- INSTRUCTIONS TO FOLLOW -
The answer is a number and nothing else: the count of lines in these entries containing the word "Playa".

- AVAILABLE RECORDS -
Content starts

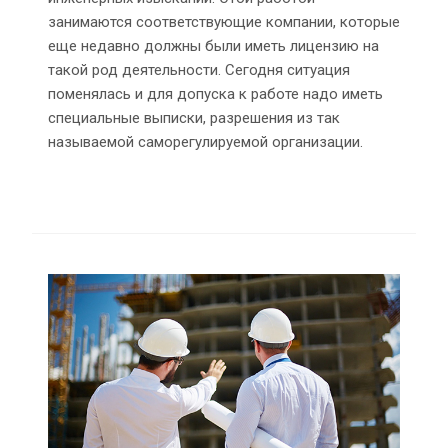
занимаются соответствующие компании, которые
еще недавно должны были иметь лицензию на
такой род деятельности. Сегодня ситуация
поменялась и для допуска к работе надо иметь
специальные выписки, разрешения из так
называемой саморегулируемой организации.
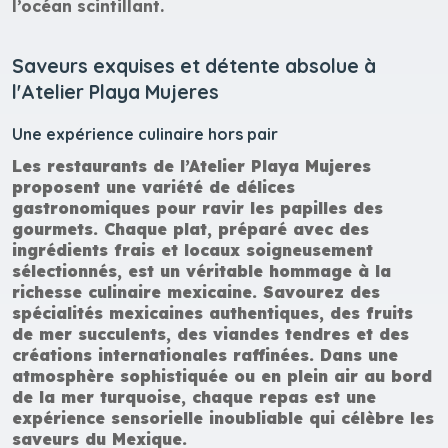
l’océan scintillant.
Saveurs exquises et détente absolue à
l'Atelier Playa Mujeres
Une expérience culinaire hors pair
Les restaurants de l’Atelier Playa Mujeres
proposent une variété de délices
gastronomiques pour ravir les papilles des
gourmets. Chaque plat, préparé avec des
ingrédients frais et locaux soigneusement
sélectionnés, est un véritable hommage à la
richesse culinaire mexicaine. Savourez des
spécialités mexicaines authentiques, des fruits
de mer succulents, des viandes tendres et des
créations internationales raffinées. Dans une
atmosphère sophistiquée ou en plein air au bord
de la mer turquoise, chaque repas est une
expérience sensorielle inoubliable qui célèbre les
saveurs du Mexique.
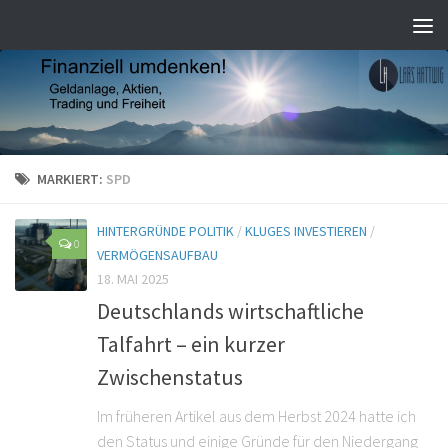
MARKIERT:
SPD
HINTERGRÜNDE POLITIK
/
KLUGES INVESTIEREN
/
0
VERMÖGENSAUFBAU
18. MAI 2025
Deutschlands wirtschaftliche
Talfahrt – ein kurzer
Zwischenstatus
Im früheren Artikel aus dem Herbst 2024 hatte ich
den Status und einige Gründe für den Niedergang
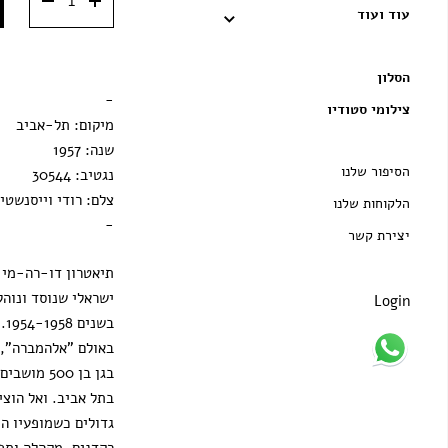
מסגרת וונגה
עוד ועוד
מסגרת שחורה
הסלון
הדפסה בלבד
-
צילומי סטודיו
מיקום: תל-אביב
שנה: 1957
הסיפור שלנו
נגטיב: 30544
צלם: רודי וייסנשטיי
הלקוחות שלנו
-
יצירת קשר
תיאטרון דו-רה-מי ה
ישראלי שנוסד ונוהל 
Login
בש
באולם "אלהמברה", 
בגן בן 500 
בתל אביב. ואל הוצי
גדולים כשמופעיו הי
רקדנים, מקהלה ותפא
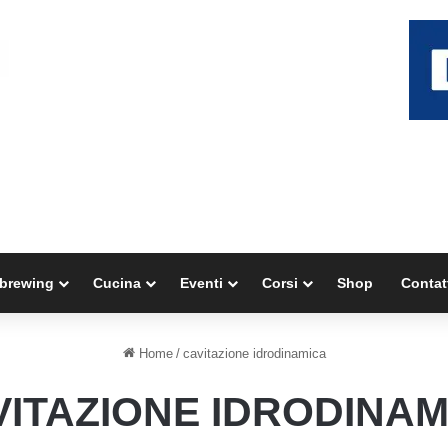
brewing
Cucina
Eventi
Corsi
Shop
Contat
Home
/
cavitazione idrodinamica
VITAZIONE IDRODINAM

Content ends

- RESPONSE AREA -
2